Although the U.S. lagged in adopting the new signal, the first SOS was transmitted from the American vessel "Arapahoe" in 1909, after a propeller shaft snapped. But CQD remained popular-primarily with the British. Wireless operator Jack Binns used CQD signals to save the sinking "Republic" in 1909. In 1912 the wireless operators aboard the "Titanic," Harold Bride and Jack Phillips, called for help using both SOS and CQD distress signals.
After the sinking of the "Titanic," the United States officially adopted the SOS as its distress signal. The use of SOS soon became universal, and the standard signal ruled the high seas until early 1999. Then, in an agreement engineered by the United Nations, Morse Code itself was officially retired as a method of marine communication.
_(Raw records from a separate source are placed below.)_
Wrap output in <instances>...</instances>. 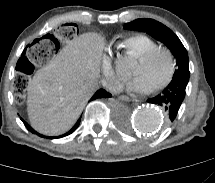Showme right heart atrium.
Returning a JSON list of instances; mask_svg holds the SVG:
<instances>
[{
    "mask_svg": "<svg viewBox=\"0 0 215 183\" xmlns=\"http://www.w3.org/2000/svg\"><path fill=\"white\" fill-rule=\"evenodd\" d=\"M102 67L105 75L109 80V88L115 90L118 86L120 78L118 77L111 56L104 55L102 60Z\"/></svg>",
    "mask_w": 215,
    "mask_h": 183,
    "instance_id": "obj_1",
    "label": "right heart atrium"
}]
</instances>
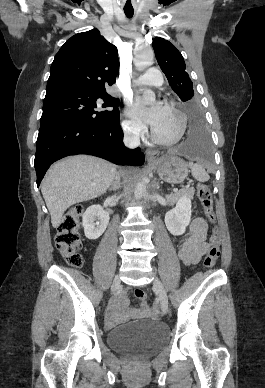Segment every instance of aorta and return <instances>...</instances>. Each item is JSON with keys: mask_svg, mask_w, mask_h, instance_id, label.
<instances>
[{"mask_svg": "<svg viewBox=\"0 0 265 388\" xmlns=\"http://www.w3.org/2000/svg\"><path fill=\"white\" fill-rule=\"evenodd\" d=\"M153 58H154V53L152 50H145V51H140L135 58V66L136 68L141 71L145 69L148 66H151L153 63ZM143 91V100L145 102H152L155 100V94L151 90H142ZM148 183V178L143 177L140 179L134 190V197L136 200H139L142 198L146 191Z\"/></svg>", "mask_w": 265, "mask_h": 388, "instance_id": "aorta-1", "label": "aorta"}]
</instances>
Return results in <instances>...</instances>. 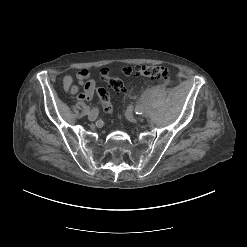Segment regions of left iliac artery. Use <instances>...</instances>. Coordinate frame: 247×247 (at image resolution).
Instances as JSON below:
<instances>
[{
    "label": "left iliac artery",
    "instance_id": "1",
    "mask_svg": "<svg viewBox=\"0 0 247 247\" xmlns=\"http://www.w3.org/2000/svg\"><path fill=\"white\" fill-rule=\"evenodd\" d=\"M135 113L141 115L143 113V108L140 105L135 107Z\"/></svg>",
    "mask_w": 247,
    "mask_h": 247
}]
</instances>
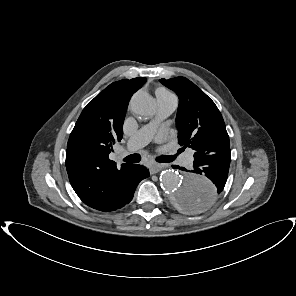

Its replacement, the Global Maritime Distress and Safety System, relies on a system of satellites to relay distress signals.
The First Transatlantic Wireless Signal
Electromagnetic waves, or radio waves, were first transmitted across the Atlantic ocean in 1901 by Guglielmo Marconi. Marconi, considered the "father of radio," was an Italian inventor and entrepreneur. In a series of laboratory experiments and dramatic public demonstrations, he proved that wireless telegraphy could be used as a practical means of transmitting information. But sending a radio signal across the broad Atlantic would be the most dramatic demonstration yet of the power of the wireless.
After setting up a transmitting station at Poldhu, in Cornwall, England, Marconi sailed to St. John's, Newfoundland, 2,100 miles away. There, he waited at his receiver for a signal to arrive. The operator at Poldhu began sending a sequence of three "dots," which represented the letter "s" in Morse code, on December 11. He repeated transmission throughout the day without success. The next day, December 12, Marconi detected a signal, although faint, at St. John's. Once again, the wireless had made history.
The First Wireless Distress Signals From Sea
The first wireless distress signal sent from sea was broadcast by a lightship -- a type of vessel which is anchored offshore and used as a communication port or as a "lighthouse" to warn ships of dangerous waters. In December, 1898, "East Goodwin Lightship," anchored off the southeastern coast of England, was struck by the "R. F. Matthews," which had lost its bearings in thick fog. A distress signal was immediately sent by wireless to the shore, and both vessels were secured.
The first wireless distress signal to be sent from an American ship at sea occurred six years later, in 1905. "Relief Ship Number 58," a lightship anchored off Nantucket island, sent out the signal. This lightship hadn't been struck by another vessel; it had been battered by a treacherous coastal storm, causing leakage that threatened to sink the craft.
The wireless operator on board "Relief Ship Number 58" used both International Morse code and American Morse code to transmit his message: "HELP!" A naval radio station in Rhode Island received the distress signal and dispatched the ship "Azalea" to the scene. By the time the "Azalea" arrived, it, too, had been roughed up by the storm. After a five-hour struggle to tow the lightship to shore, its crew-now practically swimming aboard their craft-were transferred to the "Azalea." Ten minutes later, "Relief Ship Number 58" went under.